Your goal: The response must consist of the lines below from the one with "permettant de découvrir" through the one with "9 jours / 7", exactly as they appear and with both ends kept.

Given information:
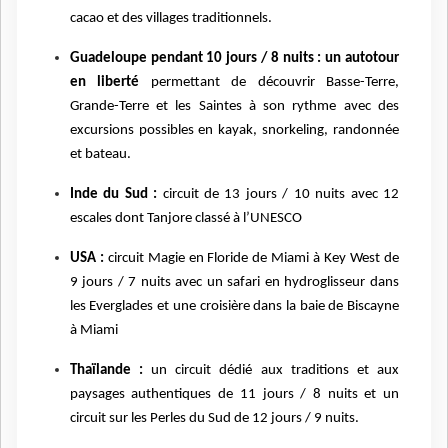
cacao et des villages traditionnels.
Guadeloupe pendant 10 jours / 8 nuits :
un autotour
en liberté
permettant de découvrir Basse-Terre,
Grande-Terre et les Saintes à son rythme avec des
excursions possibles en kayak, snorkeling, randonnée
et bateau.
Inde du Sud :
circuit de 13 jours / 10 nuits avec 12
escales dont Tanjore classé à l’UNESCO
USA :
circuit Magie en Floride de Miami à Key West de
9 jours / 7 nuits avec un safari en hydroglisseur dans
les Everglades et une croisière dans la baie de Biscayne
à Miami
Thaïlande :
un circuit dédié aux traditions et aux
paysages authentiques de 11 jours / 8 nuits et un
circuit sur les Perles du Sud de 12 jours / 9 nuits.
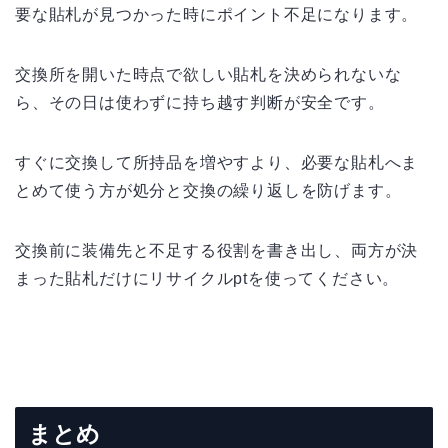
要な貼札が見つかった時にポイント不足になります。
交換所を開いた時点で欲しい貼札を決められないな
ら、その日は使わずに持ち越す判断が安全です。
すぐに交換して所持品を増やすより、必要な貼札へま
とめて使う方が処分と交換の繰り返しを防げます。
交換前に装備先と不足する役割を書き出し、両方が決
まった貼札だけにリサイクルptを使ってください。
まとめ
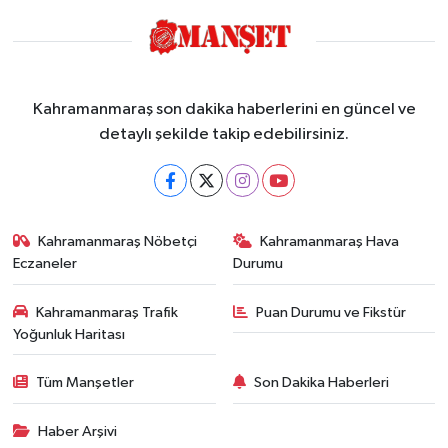
Kahramanmaraş son dakika haberlerini en güncel ve
detaylı şekilde takip edebilirsiniz.
Kahramanmaraş Nöbetçi
Kahramanmaraş Hava
Eczaneler
Durumu
Kahramanmaraş Trafik
Puan Durumu ve Fikstür
Yoğunluk Haritası
Tüm Manşetler
Son Dakika Haberleri
Haber Arşivi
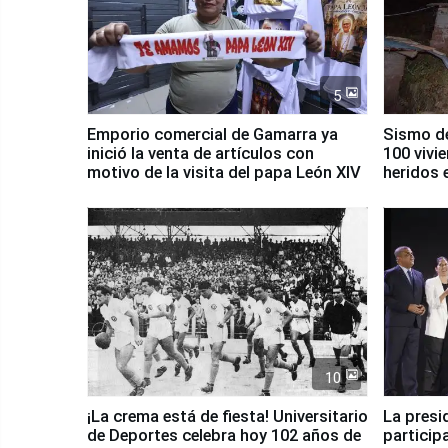
5
Emporio comercial de Gamarra ya
Sismo de
inició la venta de artículos con
100 vivi
motivo de la visita del papa León XIV
heridos 
10
¡La crema está de fiesta! Universitario
La presi
de Deportes celebra hoy 102 años de
particip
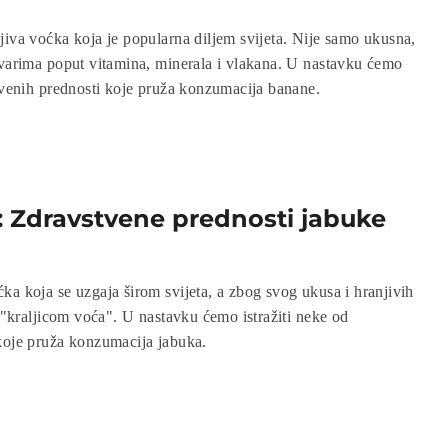
jiva voćka koja je popularna diljem svijeta. Nije samo ukusna,
tvarima poput vitamina, minerala i vlakana. U nastavku ćemo
stvenih prednosti koje pruža konzumacija banane.
a: Zdravstvene prednosti jabuke
ka koja se uzgaja širom svijeta, a zbog svog ukusa i hranjivih
i "kraljicom voća". U nastavku ćemo istražiti neke od
koje pruža konzumacija jabuka.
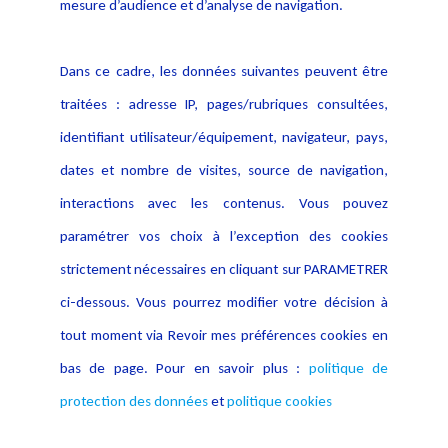
mesure d’audience et d’analyse de navigation.
Politique cookies
Contact
Dans ce cadre, les données suivantes peuvent être
Crédit Photo
traitées : adresse IP, pages/rubriques consultées,
identifiant utilisateur/équipement, navigateur, pays,
dates et nombre de visites, source de navigation,
interactions avec les contenus. Vous pouvez
paramétrer vos choix à l’exception des cookies
strictement nécessaires en cliquant sur PARAMETRER
ci-dessous. Vous pourrez modifier votre décision à
tout moment via Revoir mes préférences cookies en
bas de page. Pour en savoir plus :
politique de
protection des données
et
politique cookies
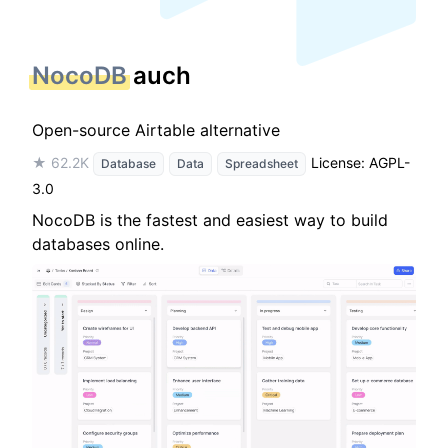
NocoDB
auch
Open-source Airtable alternative
★ 62.2K
License: AGPL-
Database
Data
Spreadsheet
3.0
NocoDB is the fastest and easiest way to build
databases online.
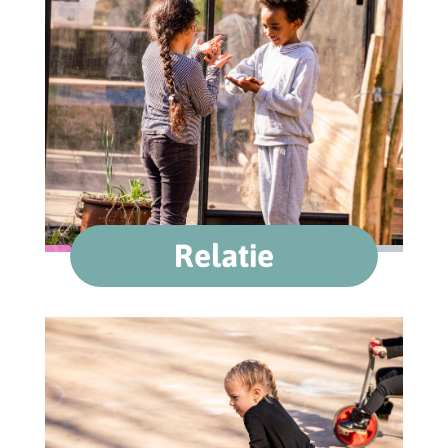
Relatie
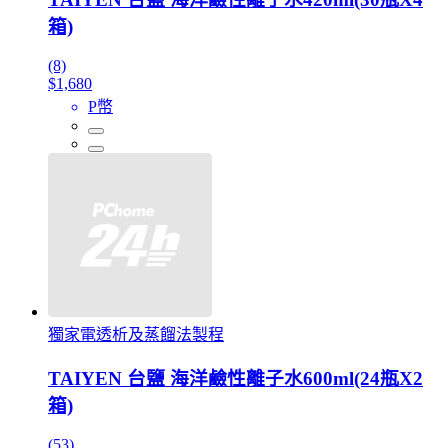
箱)
(8)
$1,680
P幣
獨家電透析及蒸餾法製程
TAIYEN 台鹽 海洋鹼性離子水600ml(24瓶X2
箱)
(53)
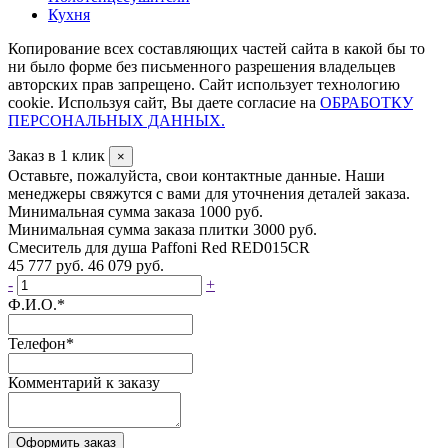
Кухня
Копирование всех составляющих частей сайта в какой бы то
ни было форме без письменного разрешения владельцев
авторских прав запрещено. Сайт использует технологию
cookie. Используя сайт, Вы даете согласие на
ОБРАБОТКУ
ПЕРСОНАЛЬНЫХ ДАННЫХ.
Заказ в 1 клик
×
Оставьте, пожалуйста, свои контактные данные. Наши
менеджеры свяжутся с вами для уточнения деталей заказа.
Минимальная сумма заказа 1000 руб.
Минимальная сумма заказа плитки 3000 руб.
Смеситель для душа Paffoni Red RED015CR
45 777 руб.
46 079 руб.
-
+
Ф.И.О.
*
Телефон
*
Комментарий к заказу
Оформить заказ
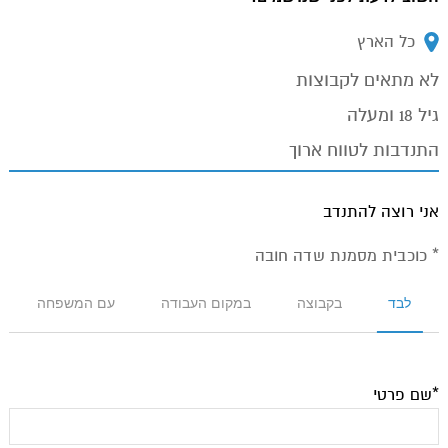
מיקום:
כל הארץ
לא מתאים לקבוצות
גיל 18 ומעלה
התנדבות לטווח ארוך
אני רוצה להתנדב
* כוכבית מסמנת שדה חובה
לבד
בקבוצה
במקום העבודה
עם המשפחה
*שם פרטי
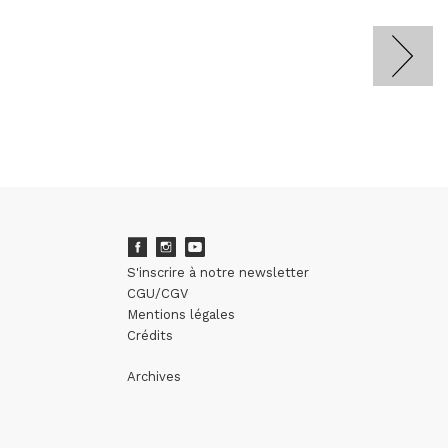
S'inscrire à notre newsletter
CGU/CGV
Mentions légales
Crédits
Archives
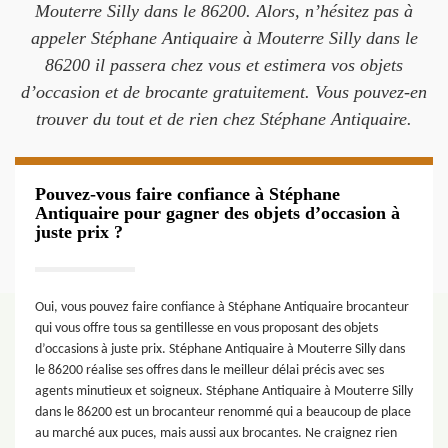
Mouterre Silly dans le 86200. Alors, n’hésitez pas à
appeler Stéphane Antiquaire à Mouterre Silly dans le
86200 il passera chez vous et estimera vos objets
d’occasion et de brocante gratuitement. Vous pouvez-en
trouver du tout et de rien chez Stéphane Antiquaire.
Pouvez-vous faire confiance à Stéphane
Antiquaire pour gagner des objets d’occasion à
juste prix ?
Oui, vous pouvez faire confiance à Stéphane Antiquaire brocanteur
qui vous offre tous sa gentillesse en vous proposant des objets
d’occasions à juste prix. Stéphane Antiquaire à Mouterre Silly dans
le 86200 réalise ses offres dans le meilleur délai précis avec ses
agents minutieux et soigneux. Stéphane Antiquaire à Mouterre Silly
dans le 86200 est un brocanteur renommé qui a beaucoup de place
au marché aux puces, mais aussi aux brocantes. Ne craignez rien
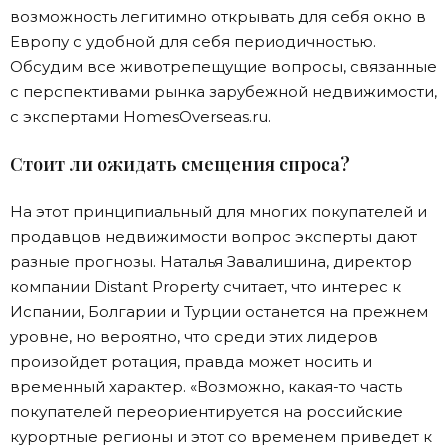
возможность легитимно открывать для себя окно в
Европу с удобной для себя периодичностью.
Обсудим все животрепещущие вопросы, связанные
с перспективами рынка зарубежной недвижимости,
с экспертами HomesOverseas.ru.
Стоит ли ожидать смещения спроса?
На этот принципиальный для многих покупателей и
продавцов недвижимости вопрос эксперты дают
разные прогнозы. Наталья Завалишина, директор
компании Distant Property считает, что интерес к
Испании, Болгарии и Турции останется на прежнем
уровне, но вероятно, что среди этих лидеров
произойдет ротация, правда может носить и
временный характер. «Возможно, какая-то часть
покупателей переориентируется на российские
курортные регионы и этот со временем приведет к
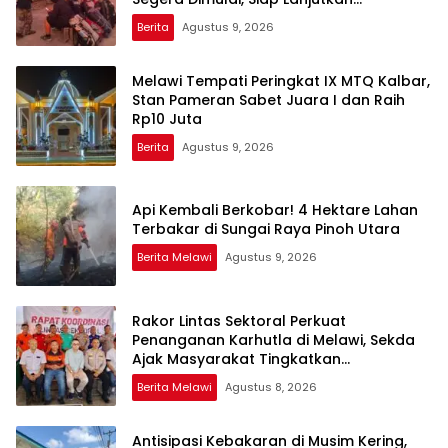
Perjalanan ke Pedalaman Melawi
Berita
Agustus 9, 2026
Melawi Tempati Peringkat IX MTQ Kalbar,
Stan Pameran Sabet Juara I dan Raih
Rp10 Juta
Berita
Agustus 9, 2026
Api Kembali Berkobar! 4 Hektare Lahan
Terbakar di Sungai Raya Pinoh Utara
Berita Melawi
Agustus 9, 2026
Rakor Lintas Sektoral Perkuat
Penanganan Karhutla di Melawi, Sekda
Ajak Masyarakat Tingkatkan
Kewaspadaan
Berita Melawi
Agustus 8, 2026
Antisipasi Kebakaran di Musim Kering,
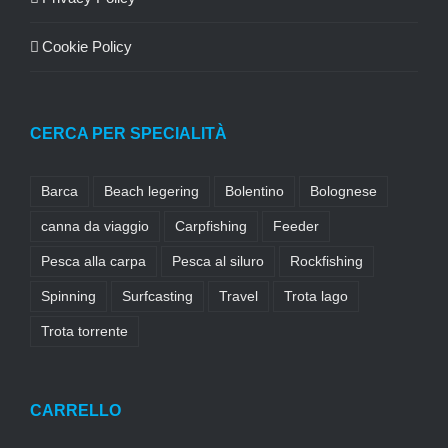
Cookie Policy
CERCA PER SPECIALITÀ
Barca
Beach legering
Bolentino
Bolognese
canna da viaggio
Carpfishing
Feeder
Pesca alla carpa
Pesca al siluro
Rockfishing
Spinning
Surfcasting
Travel
Trota lago
Trota torrente
CARRELLO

Worked solution:
permettant de découvrir Basse-Terre,
Grande-Terre et les Saintes à son rythme avec des
excursions possibles en kayak, snorkeling, randonnée
et bateau.
Inde du Sud :
circuit de 13 jours / 10 nuits avec 12
escales dont Tanjore classé à l’UNESCO
USA :
circuit Magie en Floride de Miami à Key West de
9 jours / 7 nuits avec un safari en hydroglisseur dans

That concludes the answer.